El infante envió á Men Roger un caballo de Arabia, un arnés de Damasco, una lanza de dos hierros con pendoncillo de brocado, un rico capellar y una túnica de púrpura.

Men Roger recibió el presente creyendo que se trataba de que influyese con el rey de Aragon para el feliz éxito de las pretensiones del rey de Granada.

Men Roger, el soberbio rico-hombre de Aragon, convidó á comer al infante moro.

Al dia siguiente al sentarse á la mesa, vió junto á sí Abd-el-Rahhaman á la hermosísima cristiana que habia encontrado en el alcázar dos dias antes, y se turbó: ella se turbó tambien y bajó los ojos.

– Es mi hermana doña Catalina, dijo Men Roger al infante.
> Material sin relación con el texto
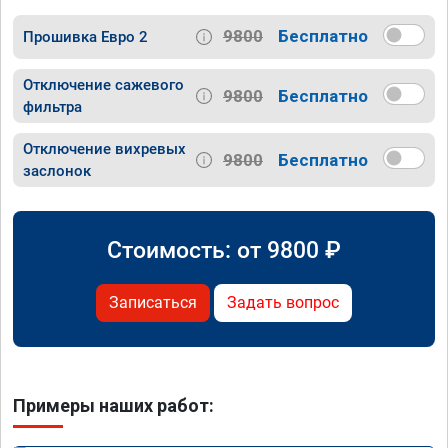
9800
Бесплатно
Прошивка Евро 2
Отключение сажевого
9800
Бесплатно
фильтра
Отключение вихревых
9800
Бесплатно
заслонок
Стоимость: от
9800
₽
Записаться
Задать вопрос
Примеры наших работ: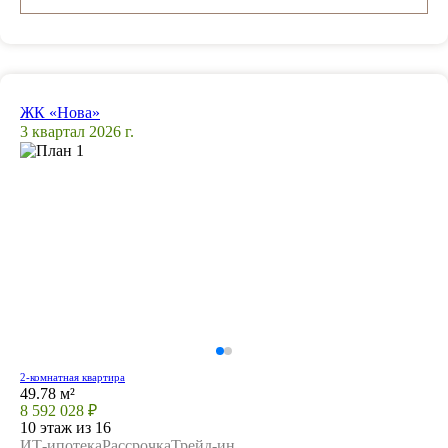
ЖК «Нова»
3 квартал 2026 г.
2-комнатная квартира
49.78 м²
8 592 028 ₽
10 этаж из 16
ИТ-ипотека
Рассрочка
Трейд-ин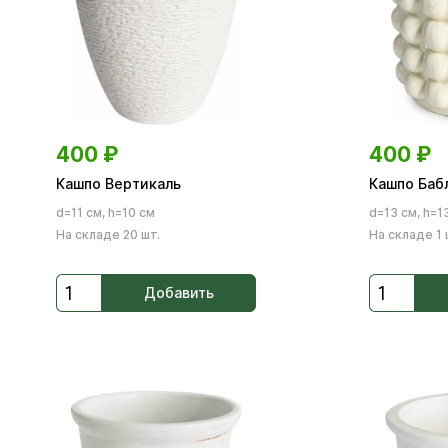
400
₽
400
₽
Кашпо Вертикаль
Кашпо Баб
d=11 см, h=10 см
d=13 см, h=1
На складе 20 шт.
На складе 1 
Добавить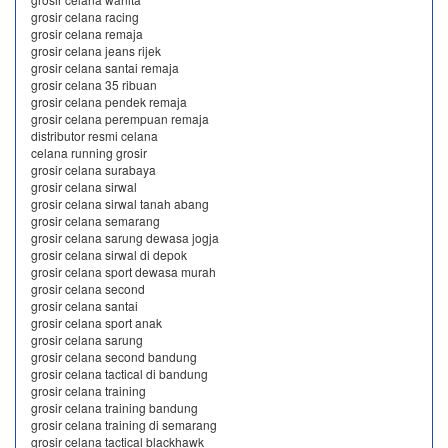
grosir celana racing
grosir celana remaja
grosir celana jeans rijek
grosir celana santai remaja
grosir celana 35 ribuan
grosir celana pendek remaja
grosir celana perempuan remaja
distributor resmi celana
celana running grosir
grosir celana surabaya
grosir celana sirwal
grosir celana sirwal tanah abang
grosir celana semarang
grosir celana sarung dewasa jogja
grosir celana sirwal di depok
grosir celana sport dewasa murah
grosir celana second
grosir celana santai
grosir celana sport anak
grosir celana sarung
grosir celana second bandung
grosir celana tactical di bandung
grosir celana training
grosir celana training bandung
grosir celana training di semarang
grosir celana tactical blackhawk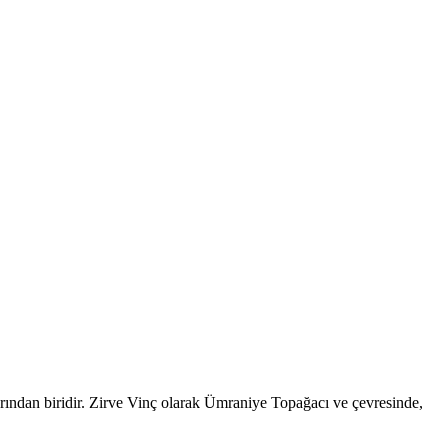
arından biridir. Zirve Vinç olarak Ümraniye Topağacı ve çevresinde,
Y durante las cuatro horas que aquella comida duró, el infante habló de las magnificencias de la córte de Granada, y ponderó sus caballeros y sus damas, pero al ponderar á estas añadió:

– Y sin embargo, no he visto en Granada ni en todo su reino ni en las Alpujarras, ni en Murcia, ni en Almería, ni en Algeciras, mi patria, una dama tan hermosa como la que ví en el alcázar del rey cristiano la primera vez que entré en él.

Y doña Catalina al oir esto miró al moro, y el moro vió amor en la mirada de doña Catalina, y Men Roger no vió nada, porque estaba gravemente ocupado en trinchar un faisan.

Y al recibir la mirada de doña Catalina, dijo para sí el infante:

– ¡Oh! ¡si yo no amase tanto á Walidé!

Y doña Catalina dijo tambien para sus adentros:

– ¡Oh! ¡sino fuera moro este mancebo!